Pear and Chestnut Tart

Pear and Chestnut Tart

 
chestnutpic.png
 

A little while ago we got the call, same as every year.

"They're here."

Pears that is.

pears in a basket

My sister-in-law Franziska works for Distillery Studer in Escholzmatt. They are famous for their fruit brandies, among them Poire Williams, a delicious pear brandy made from Williams (Bartlett in North America) pears.

It's usually during the last heady days of summer when the pear harvest comes in. The workers at the distillery have to put in some serious overtime to process the fruit while it is still of optimal quality.

And we reap the juicy, juicy rewards—Franziska brings us some of the surplus, and we feast.

(as an aside, Distillery Studer recently joined Instagram with a great first post)

chestnut puree

Faugier Chestnut Spread

As for the chestnut, I had a couple of these little tins of Faugier chestnut spread that were begging to be tarted up. First made in France by confectioner Clément Faugier in 1885, the recipe for Crème de Marrons de l’Ardèche hasn't changed in over a century. They are great to have around as a breakfast spread or ice cream topping, or tart filling, like here.

Their website extols their ease of transport—just pop a little tin in your bag!—and I like to picture French school children elegantly scooping out the innards with a breadstick, while remembering my own school days and the tins of chalky, flavourless, "chocolate" pudding we would eat for lunch.

You can buy Faugier chestnut spread (or something similar) at Migros, Coop or Globus, all over France,  specialty stores, online, or in the UK at Waitrose.

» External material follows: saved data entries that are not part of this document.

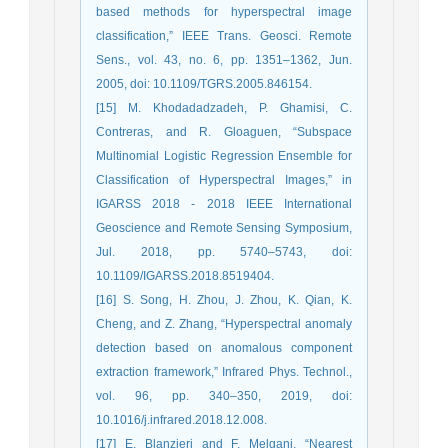
based methods for hyperspectral image
classification,” IEEE Trans. Geosci. Remote
Sens., vol. 43, no. 6, pp. 1351–1362, Jun.
2005, doi: 10.1109/TGRS.2005.846154.
[15] M. Khodadadzadeh, P. Ghamisi, C.
Contreras, and R. Gloaguen, “Subspace
Multinomial Logistic Regression Ensemble for
Classification of Hyperspectral Images,” in
IGARSS 2018 - 2018 IEEE International
Geoscience and Remote Sensing Symposium,
Jul. 2018, pp. 5740–5743, doi:
10.1109/IGARSS.2018.8519404.
[16] S. Song, H. Zhou, J. Zhou, K. Qian, K.
Cheng, and Z. Zhang, “Hyperspectral anomaly
detection based on anomalous component
extraction framework,” Infrared Phys. Technol.,
vol. 96, pp. 340–350, 2019, doi:
10.1016/j.infrared.2018.12.008.
[17] E. Blanzieri and F. Melgani, “Nearest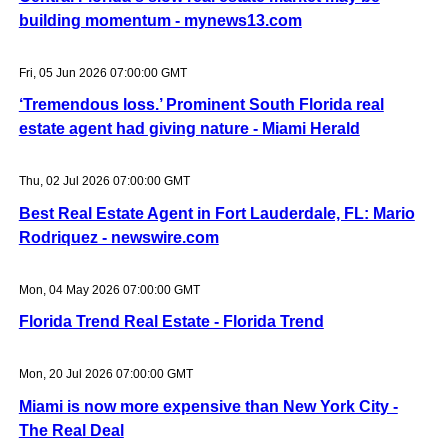
building momentum - mynews13.com
Fri, 05 Jun 2026 07:00:00 GMT
‘Tremendous loss.’ Prominent South Florida real
estate agent had giving nature - Miami Herald
Thu, 02 Jul 2026 07:00:00 GMT
Best Real Estate Agent in Fort Lauderdale, FL: Mario
Rodriquez - newswire.com
Mon, 04 May 2026 07:00:00 GMT
Florida Trend Real Estate - Florida Trend
Mon, 20 Jul 2026 07:00:00 GMT
Miami is now more expensive than New York City -
The Real Deal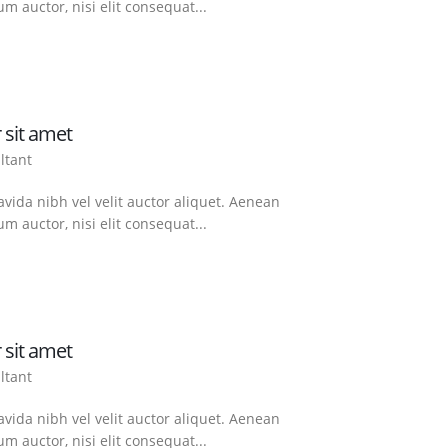
m auctor, nisi elit consequat...
 sit amet
ltant
vida nibh vel velit auctor aliquet. Aenean
m auctor, nisi elit consequat...
 sit amet
ltant
vida nibh vel velit auctor aliquet. Aenean
m auctor, nisi elit consequat...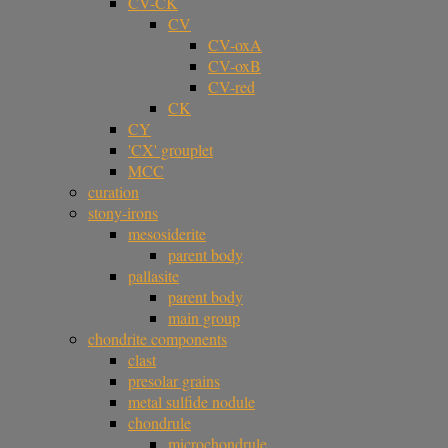
CV-CK
CV
CV-oxA
CV-oxB
CV-red
CK
CY
'CX' grouplet
MCC
curation
stony-irons
mesosiderite
parent body
pallasite
parent body
main group
chondrite components
clast
presolar grains
metal sulfide nodule
chondrule
microchondrule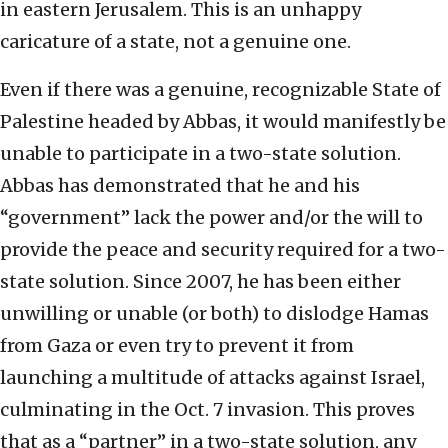
in eastern Jerusalem. This is an unhappy
caricature of a state, not a genuine one.
Even if there was a genuine, recognizable State of
Palestine headed by Abbas, it would manifestly be
unable to participate in a two-state solution.
Abbas has demonstrated that he and his
“government” lack the power and/or the will to
provide the peace and security required for a two-
state solution. Since 2007, he has been either
unwilling or unable (or both) to dislodge Hamas
from Gaza or even try to prevent it from
launching a multitude of attacks against Israel,
culminating in the Oct. 7 invasion. This proves
that as a “partner” in a two-state solution, any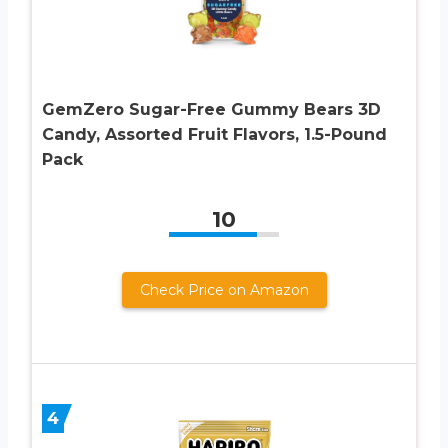
GemZero Sugar-Free Gummy Bears 3D
Candy, Assorted Fruit Flavors, 1.5-Pound
Pack
10
Check Price on Amazon
4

That tart itself is super easy to make, and even faster if you use store-bought tart dough. It can easily be adjusted to the size of your form, just add more spread and pears as needed.


 

Dough:

120 g flour

2 tbsp sugar

pinch of salt

zest of half a lemon

60 g butter

40 ml water

Filling:

200 g (2 cans) of chestnut puree spread

4 tbsp ground almonds or hazelnuts

2-3 pears, thinly sliced


For the dough:

In a large bowl, whisk together the flour, salt, and zest.

Add the cold butter in pieces and rub into the flour mixture with your fingers until you have small flakes.

Make a well in the middle of the flour and add the water. Mix this gently until a dough forms. Wrap it up as soon as the dough comes together, trying not to overwork the dough, as it can become tough.

Shape the dough into a disc, wrap with plastic, and let cool in the fridge for at least an hour.

When you are ready to roll:

Preheat your oven to 200 C / 400 F / gas mark 6.

Roll out your dough and line a rectangular tart pan. Poke the bottom of the dough all over with a fork, then spread with the chestnut puree.

Sprinkle with ground nuts, the arrange the pears in a pleasing pattern.

Bake for about 35-40 minutes, or until the filling and the pears start to bubble.


  • The Faugier chestnut spread is sweetened, but you could also use an unsweetened chestnut puree and simply add sugar to your liking.